Innovative medicines are generally launched in markets where the companies can get a high price for them and then launched in other markets later. These later markets decide the price by looking at prices in other countries, so that there is little price difference, which makes it difficult for low-income countries to have affordable access to medicines (Docteur and Paris, 2008). A crucial challenge in the EU context is to make valuable innovative medicines accessible to all EU citizens, which requires solidarity within Member States and solidarity between Member States. Ideally, valuable innovative medicines should be launched in all markets and available there at an affordable price.

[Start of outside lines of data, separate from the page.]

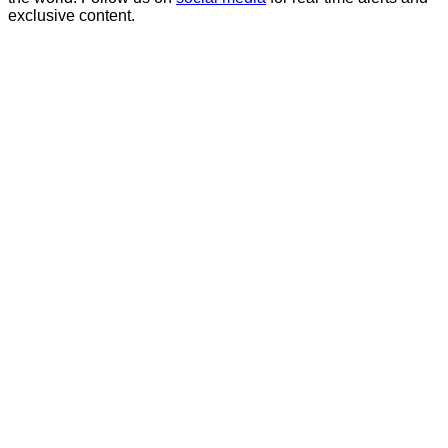
exclusive content.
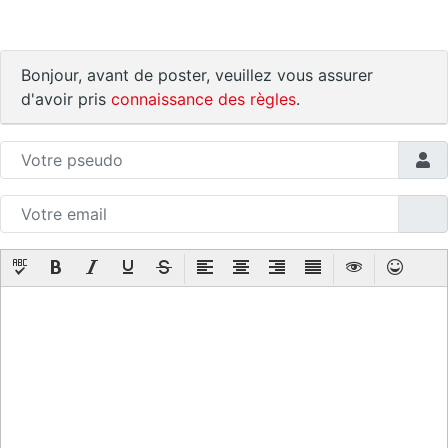
Bonjour, avant de poster, veuillez vous assurer
d'avoir pris
connaissance des règles
.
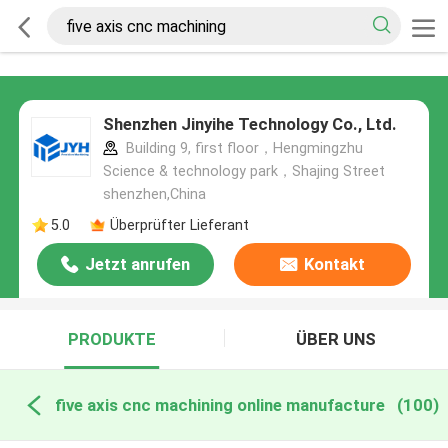
Shenzhen Jinyihe Technology Co., Ltd.
Building 9, first floor，Hengmingzhu
Science & technology park，Shajing Street
shenzhen,China
5.0
Überprüfter Lieferant
Jetzt anrufen
Kontakt
PRODUKTE
ÜBER UNS
five axis cnc machining online manufacture
(100)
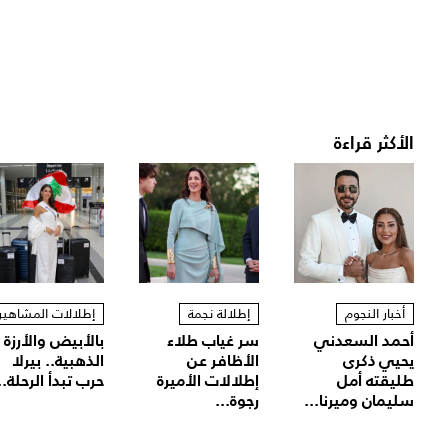
الأكثر قراءة
أخبار النجوم
إطلالة نجمة
إطلالات المشاهير
أحمد السعدني
سر غياب طلاء
بالأبيض والأرزة
يحيي ذكرى
الأظافر عن
الذهبية.. بيرلا
طليقته أمل
إطلالات الأميرة
حرب تبدأ الرحلة..
سليمان وميرنا...
رجوة...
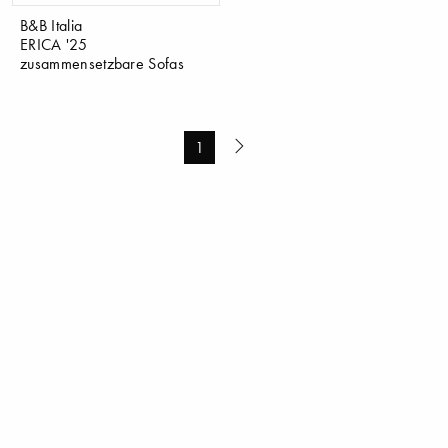
B&B Italia
ERICA '25
zusammensetzbare Sofas
1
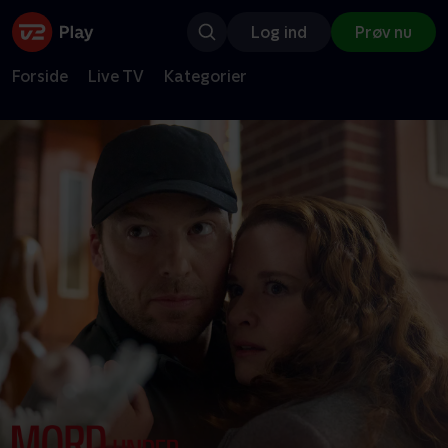
Log ind
Prøv nu
Forside
Live TV
Kategorier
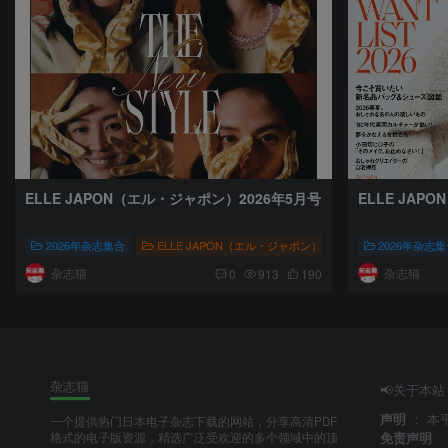
ELLE JAPON（エル・ジャポン）2026年5月号
ELLE JAP
2026年杂志集合
ELLE JAPON（エル・ジャポン）
人文风尚
2026年杂志
# 株
杂志猫
杂志猫
0
913
190
杂志猫
📢关于本站
声明
：
本
一个提供热门日本电子杂志下载的网站，分享高清PDF
免责声明
格式的电子版资源，精选广泛受欢迎的多个领域中的顶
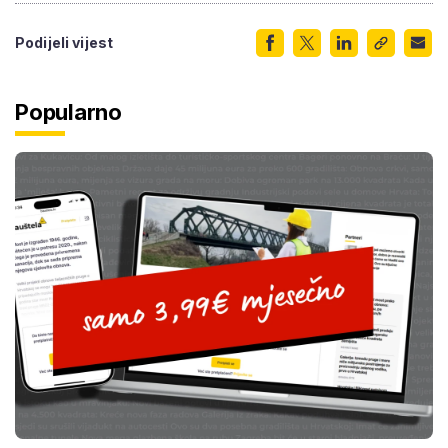
Podijeli vijest
Popularno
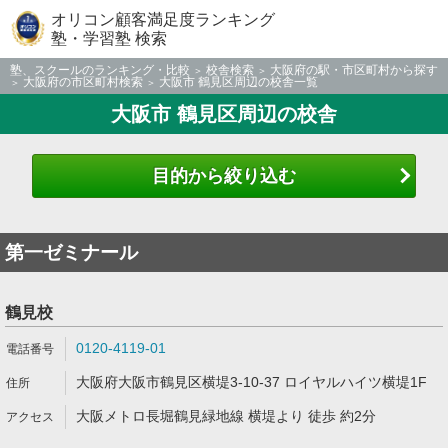
オリコン顧客満足度ランキング
塾・学習塾 検索
塾、スクールのランキング・比較
校舎検索
大阪府の駅・市区町村から探す
大阪府の市区町村検索
大阪市 鶴見区周辺の校舎一覧
大阪市 鶴見区周辺の校舎
目的から絞り込む
第一ゼミナール
鶴見校
0120-4119-01
大阪府大阪市鶴見区横堤3-10-37 ロイヤルハイツ横堤1F
大阪メトロ長堀鶴見緑地線 横堤より 徒歩 約2分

With regard to within country solidarity, it is important to understand that cost–effectiveness estimates do not account for distributive aspects (poor/rich; young/old; rare diseases,…). The utilitarian vision on health investment goes against the principle that everyone has the right to the same quality of health care. Perhaps the societal willingness to pay for QALYs or the QALYs themselves should be weighted for factors such as severity of disease. Reflection is needed on a country level about the elements based on which such solidarity and weighing can be achieved, and all stakeholders need to be involved. A good example is given by the citizen’s council reports in the UK (National Institute for Health and Clinical Excellence, 2005).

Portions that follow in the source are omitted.